En medio de polémicas por presunto daño ambiental, Port Miami profundizó su puerto para recibir los enormes barcos que cruzan el Canal y ahora se dispone a hacerlo Port Everglades.

Miami y Fort Lauderdale, dos puertos a tono con el Canal de Panamá

La puesta en marcha del nuevo Canal ampliado de Panamá, inaugurado el 26 de junio de este año 2016, se convirtió en un reto enorme para la mayoría de los grandes puertos marítimos de América, y Estados Unidos no es la excepción.

El paso de los Neopanamax, barcos de tamaño enorme que ahora pueden cruzar por el paso interoceánico, está obligando a las autoridades portuarias en el continente a poner en marcha planes de profundización y ensanchamiento para poder recibirlos y no quedar atrás en el desafío que supone la nueva infraestructura del comercio marítimo mundial.

En el caso estadounidense el primero en hacerlo fue Port Miami, donde se invirtieron 205 millones de dólares para obras de dragado que recientemente culminaron con éxito y que ahora permiten una profundidad de 52 pies, suficiente para recibir a los Neopanamax que transporten mercancías desde y hacia Florida y otros puntos de la costa este de los Estados Unidos.

Según el gobernador de Florida, el republicano    Richard Lynn Scott, la inversión de justifica porque el arribo de ese tipo de embarcaciones genera para la región ingresos estimados en 7.000 millones de dólares anuales. Miami es el puerto más cercano en el Atlántico al Canal de Panamá y por eso se estima que la inversión vale la pena por el mayor interés de los nuevos barcos que pasan a través de esta vía marítima.

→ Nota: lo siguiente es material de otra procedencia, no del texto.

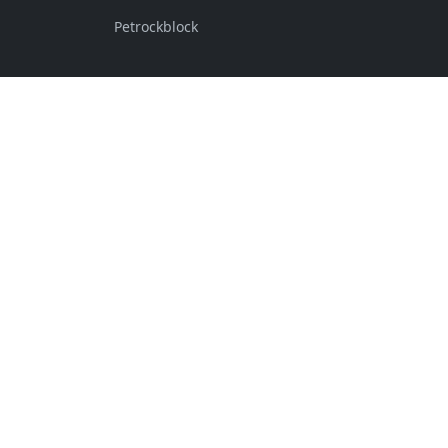
Petrockblock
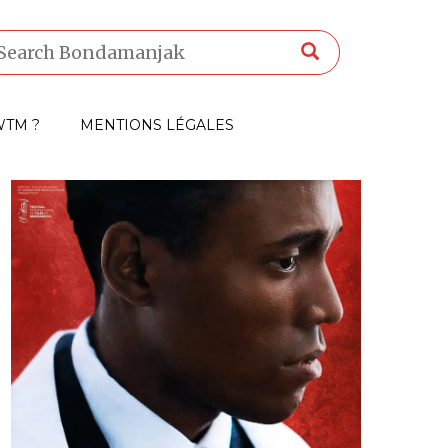
TM ?
MENTIONS LÉGALES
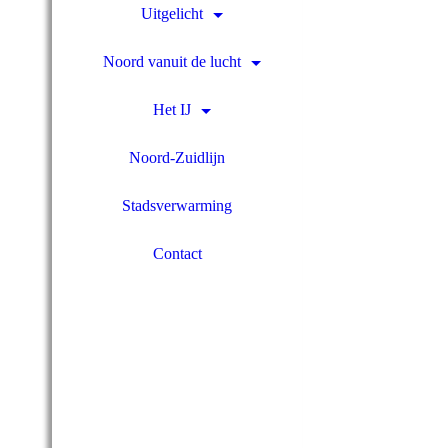
Uitgelicht
Noord vanuit de lucht
Het IJ
Noord-Zuidlijn
Stadsverwarming
Contact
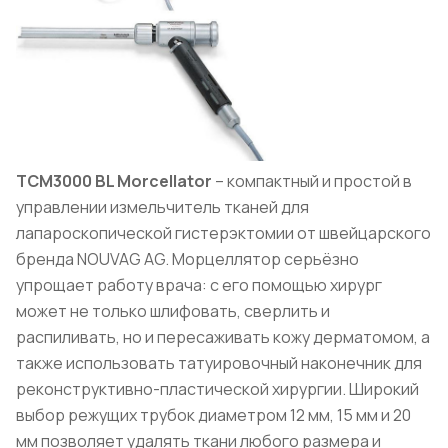
TCM3000 BL Morcellator
– компактный и простой в
управлении измельчитель тканей для
лапароскопической гистерэктомии от швейцарского
бренда NOUVAG AG. Морцеллятор серьёзно
упрощает работу врача: с его помощью хирург
может не только шлифовать, сверлить и
распиливать, но и пересаживать кожу дерматомом, а
также использовать татуировочный наконечник для
реконструктивно-пластической хирургии. Широкий
выбор режущих трубок диаметром 12 мм, 15 мм и 20
мм позволяет удалять ткани любого размера и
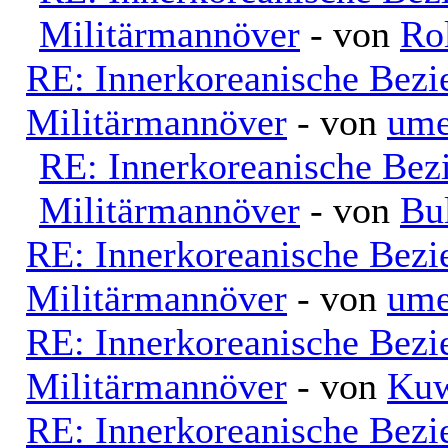
Militärmannöver
- von
Ro
RE: Innerkoreanische Bezi
Militärmannöver
- von
ume
RE: Innerkoreanische Bez
Militärmannöver
- von
Bu
RE: Innerkoreanische Bezi
Militärmannöver
- von
ume
RE: Innerkoreanische Bezi
Militärmannöver
- von
Kuw
RE: Innerkoreanische Bezi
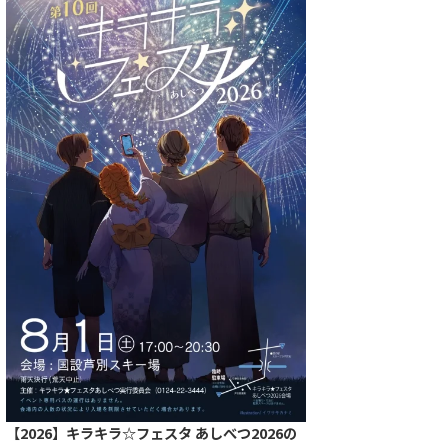
【2026】キラキラ☆フェスタ あしべつ2026の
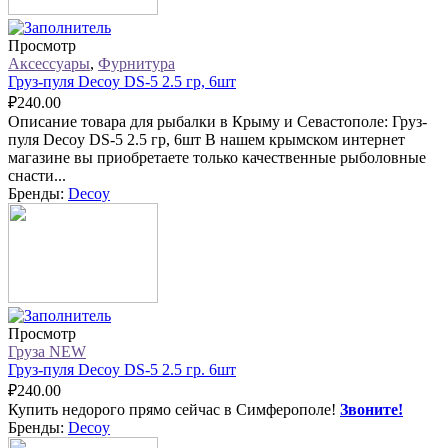
Просмотр
Аксессуары
,
Фурнитура
Груз-пуля Decoy DS-5 2.5 гр, 6шт
₽
240.00
Описание товара для рыбалки в Крыму и Севастополе: Груз-
пуля Decoy DS-5 2.5 гр, 6шт В нашем крымском интернет
магазине вы приобретаете только качественные рыболовные
снасти...
Бренды:
Decoy
Просмотр
Груза NEW
Груз-пуля Decoy DS-5 2.5 гр. 6шт
₽
240.00
Купить недорого прямо сейчас в Симферополе!
Звоните!
Бренды:
Decoy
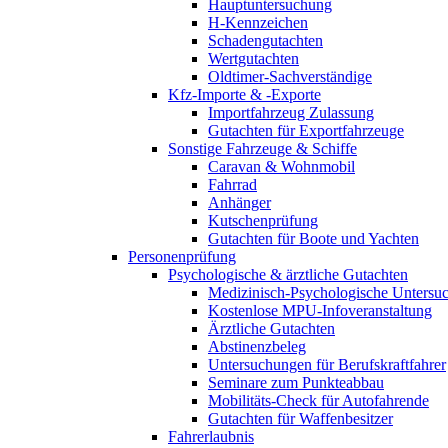
Hauptuntersuchung
H-Kennzeichen
Schadengutachten
Wertgutachten
Oldtimer-Sachverständige
Kfz-Importe & -Exporte
Importfahrzeug Zulassung
Gutachten für Exportfahrzeuge
Sonstige Fahrzeuge & Schiffe
Caravan & Wohnmobil
Fahrrad
Anhänger
Kutschenprüfung
Gutachten für Boote und Yachten
Personenprüfung
Psychologische & ärztliche Gutachten
Medizinisch-Psychologische Unters
Kostenlose MPU-Infoveranstaltung
Ärztliche Gutachten
Abstinenzbeleg
Untersuchungen für Berufskraftfahrer
Seminare zum Punkteabbau
Mobilitäts-Check für Autofahrende
Gutachten für Waffenbesitzer
Fahrerlaubnis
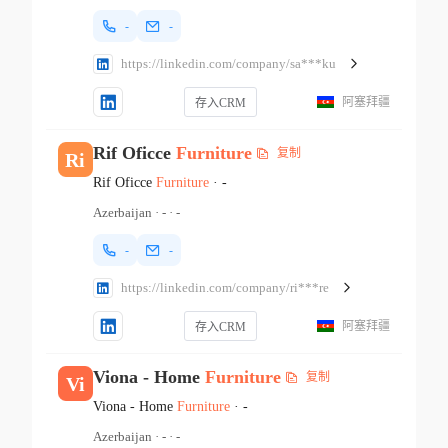
-
-
https://linkedin.com/company/sa***ku
阿塞拜疆
存入CRM
Rif Oficce
Furniture
复制
Ri
Rif Oficce
Furniture
·
-
Azerbaijan
·
-
·
-
-
-
https://linkedin.com/company/ri***re
阿塞拜疆
存入CRM
Viona - Home
Furniture
复制
Vi
Viona - Home
Furniture
·
-
Azerbaijan
·
-
·
-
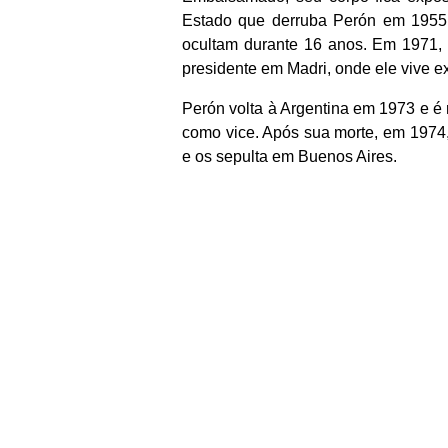
Estado que derruba Perón em 1955, 
ocultam durante 16 anos. Em 1971, o
presidente em Madri, onde ele vive ex
Perón volta à Argentina em 1973 e é re
como vice. Após sua morte, em 1974, 
e os sepulta em Buenos Aires.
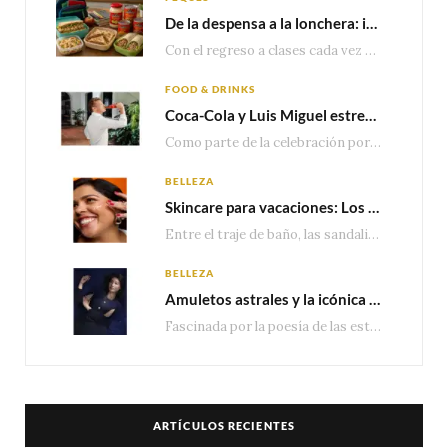
De la despensa a la lonchera: ideas rápidas para el regreso a clases
Con el regreso a clases cada vez más cerca, las familias comienzan a reorganizar horarios,…
FOOD & DRINKS
Coca-Cola y Luis Miguel estrenan el comercial que celebra 100 años de historia junto a México
Como parte de la celebración por sus primeros 100 años enMéxico, Coca-Cola presenta hoy el…
BELLEZA
Skincare para vacaciones: Los do’s and dont’s para cuidar tu piel
Entre el traje de baño, las sandalias, los lentes de sol y los looks que…
BELLEZA
Amuletos astrales y la icónica colección Zodiaque de Van Cleef & Arpels
Fascinada por la poesía de las estrellas, la Maison Van Cleef & Arpels celebra la llegada de las…
ARTÍCULOS RECIENTES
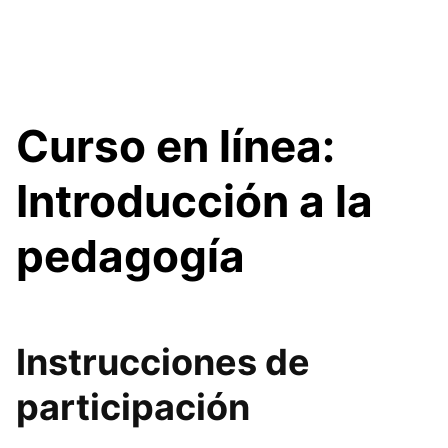
Curso en línea:
Introducción a la
pedagogía
Instrucciones de
participación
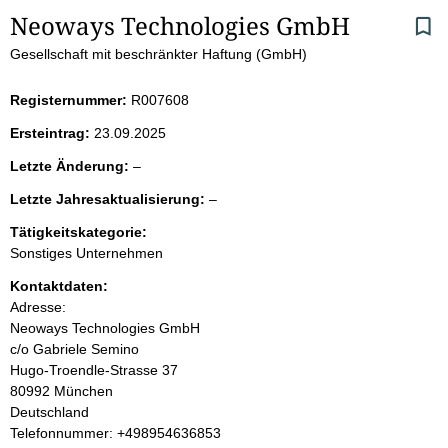
S
Neoways Technologies GmbH
Gesellschaft mit beschränkter Haftung (GmbH)
e
i
Registernummer:
R007608
Ersteintrag:
23.09.2025
t
l
Letzte Änderung:
–
e
e
l
Letzte Jahresaktualisierung:
–
e
e
n
r
Tätigkeitskategorie:
e
Sonstiges Unternehmen
r
i
Kontaktdaten:
Adresse:
n
Neoways Technologies GmbH
c/o Gabriele Semino
h
Hugo-Troendle-Strasse
37
80992
München
a
Deutschland
K
Telefonnummer: +498954636853
l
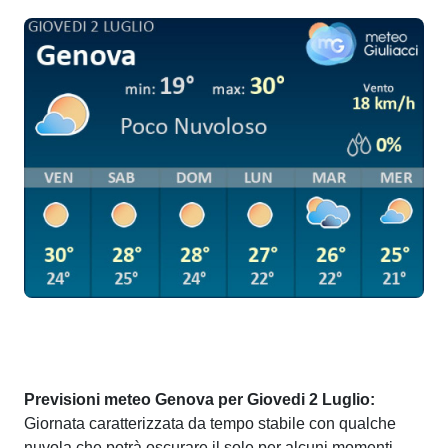
Previsioni meteo Genova per Giovedi 2 Luglio:
Giornata caratterizzata da tempo stabile con qualche
nuvola che potrà oscurare il sole per alcuni momenti.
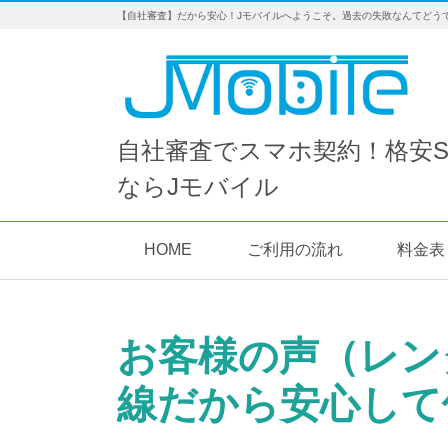
【自社審査】だから安心！Jモバイルへようこそ。過去の失敗なんてどう
自社審査でスマホ契約！格安S
ならJモバイル
HOME
ご利用の流れ
料金表
お客様の声（レン
線だから安心して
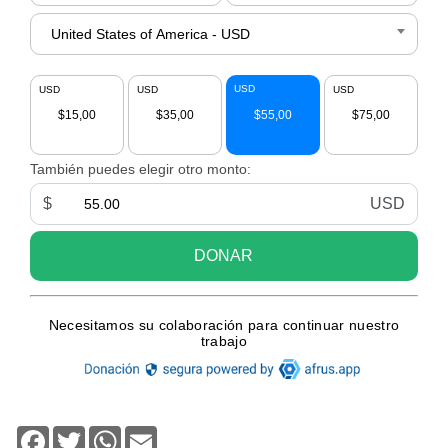
Facebook
Twitter
WhatsApp
Email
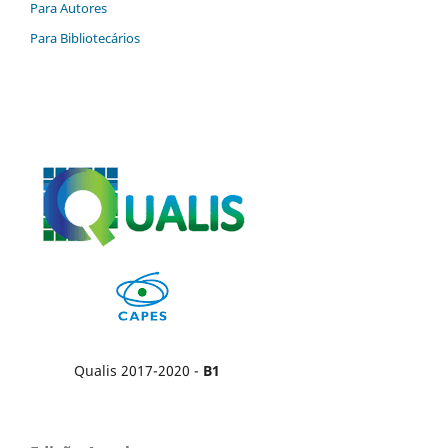
Para Autores
Para Bibliotecários
Qualis 2017-2020 -
B1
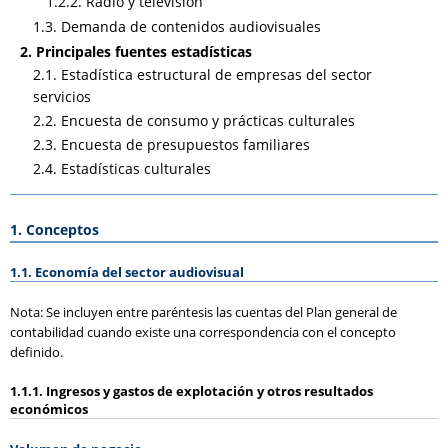
1.2.2. Radio y televisión
1.3. Demanda de contenidos audiovisuales
2. Principales fuentes estadísticas
2.1. Estadística estructural de empresas del sector
servicios
2.2. Encuesta de consumo y prácticas culturales
2.3. Encuesta de presupuestos familiares
2.4. Estadísticas culturales
1. Conceptos
1.1. Economía del sector audiovisual
Nota: Se incluyen entre paréntesis las cuentas del Plan general de
contabilidad cuando existe una correspondencia con el concepto
definido.
1.1.1. Ingresos y gastos de explotación y otros resultados
económicos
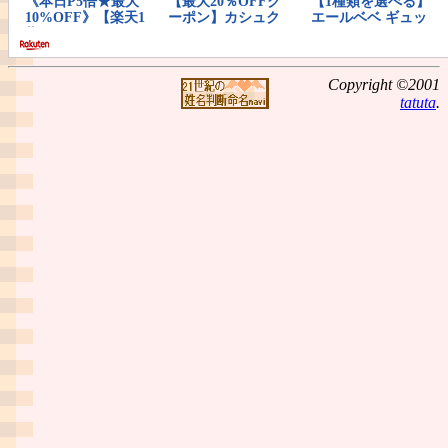
Copyright ©2001
tatuta
.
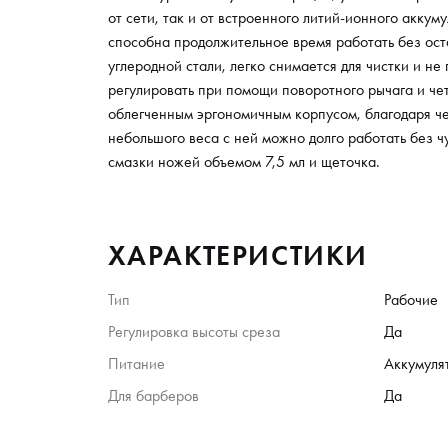
от сети, так и от встроенного литий-ионного акку
способна продолжительное время работать без ост
углеродной стали, легко снимается для чистки и н
регулировать при помощи поворотного рычага и чет
облегченным эргономичным корпусом, благодаря че
небольшого веса с ней можно долго работать без ч
смазки ножей объемом 7,5 мл и щеточка.
ХАРАКТЕРИСТИКИ
Тип
Рабочие
Регулировка высоты среза
Да
Питание
Аккумуля
Для барберов
Да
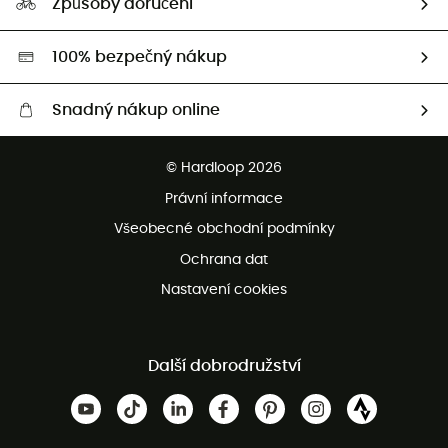
Způsoby doručení
Second hand
HardGreen
100% bezpečný nákup
Snadný nákup online
Bezplatné dodání od 3500 Kč
© Hardloop 2026
Bezplatné vrácení do 100 dnů
Právní informace
Bezplatná zákaznická služba
Všeobecné obchodní podmínky
Ochrana dat
Nastavení cookies
Další dobrodružství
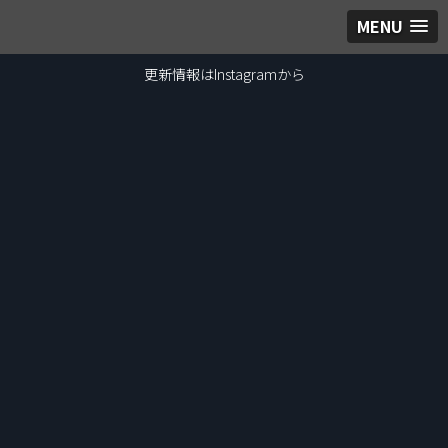
MENU
更新情報はInstagramから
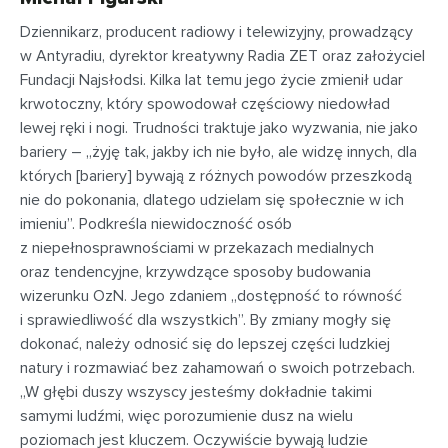
Dziennikarz, producent radiowy i telewizyjny, prowadzący
w Antyradiu, dyrektor kreatywny Radia ZET oraz założyciel
Fundacji Najsłodsi. Kilka lat temu jego życie zmienił udar
krwotoczny, który spowodował częściowy niedowład
lewej ręki i nogi. Trudności traktuje jako wyzwania, nie jako
bariery – „żyję tak, jakby ich nie było, ale widzę innych, dla
których [bariery] bywają z różnych powodów przeszkodą
nie do pokonania, dlatego udzielam się społecznie w ich
imieniu”. Podkreśla niewidoczność osób
z niepełnosprawnościami w przekazach medialnych
oraz tendencyjne, krzywdzące sposoby budowania
wizerunku OzN. Jego zdaniem „dostępność to równość
i sprawiedliwość dla wszystkich”. By zmiany mogły się
dokonać, należy odnosić się do lepszej części ludzkiej
natury i rozmawiać bez zahamowań o swoich potrzebach.
„W głębi duszy wszyscy jesteśmy dokładnie takimi
samymi ludźmi, więc porozumienie dusz na wielu
poziomach jest kluczem. Oczywiście bywają ludzie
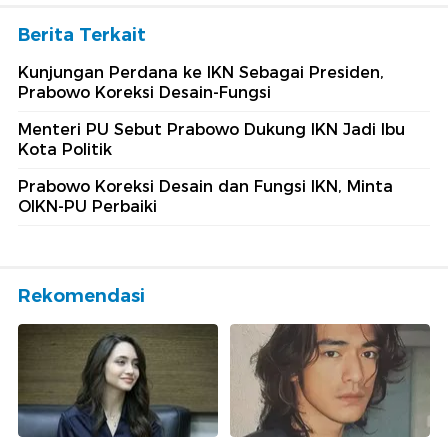
Berita Terkait
Kunjungan Perdana ke IKN Sebagai Presiden,
Prabowo Koreksi Desain-Fungsi
Menteri PU Sebut Prabowo Dukung IKN Jadi Ibu
Kota Politik
Prabowo Koreksi Desain dan Fungsi IKN, Minta
OIKN-PU Perbaiki
Rekomendasi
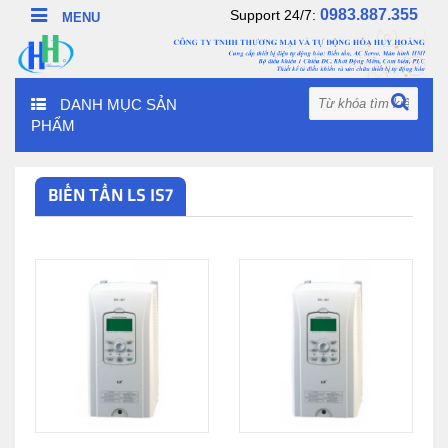
0983.887.355
Support 24/7:
DANH MỤC SẢN
PHẨM
BIẾN TẦN LS IS7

El turno ahora es para Port Everglades, que tiene en marcha inversiones superiores a los 300 millones de dólares para dragados de profundización y modernización de las instalaciones, trabajos que deberán estar listos para operación en el año 2020.

Precisamente en abril de este año 2016 las autoridades portuarias de Fort Lauderdale renovaron la concesión para operar Port Everglades a la multinacional de origen chileno SAAM hasta el año 2025, con la posibilidad de otra renovación por 10 años adicionales.

Y es que con la ampliación del Canal de Panamá ahora pueden transitar embarcaciones de 14.000 pies, pero su mayor calado obliga ahora a los puertos a modernizarse, como lo hizo Miami y lo tiene proyectado Ford Louderdale.

Sin embargo, queda una cuenta pendiente y es el impacto ambiental. Según la organización EarthJustice, el dragado en Miami provocó enormes daños al coral de la zona y una situación similar puede ocurrir con Port Everglades. La organización, que en agosto pasado se reunió con varias entidades ambientalistas para presentar una demanda ante la Corte del Sur de Florida, sostiene que “el fino sedimento del proyecto vino a lastimar y a ahogar a decenas de miles de colonias de coral y más de 250 acres de arrecifes” y añade en su página web que “el daño se expandió a más de media milla del sitio de dragado”.

Y sostiene EarthJustice que los corales dentro y alrededor de Port Everglades también son amenazados por el enorme proyecto del Cuerpo de Ingenieros del Ejército de Estados Unidos que busca dragar y ampliar Port Everglades “para dar espacio a buques de gran calado como los que atraviesan el Canal de Panamá”.

Las autoridades del estado de Florida sostienen que se está analizando el impacto real y que se hará un seguimiento estricto para garantizar que los daños sean menores y tengan reparación. Lo cierto es que así como sucedió en Miami, la imponente obra de ingeniería del Canal de Panamá y el uso de los Neopanamax obliga a los puertos de influencia a ponerse a tono para no morir.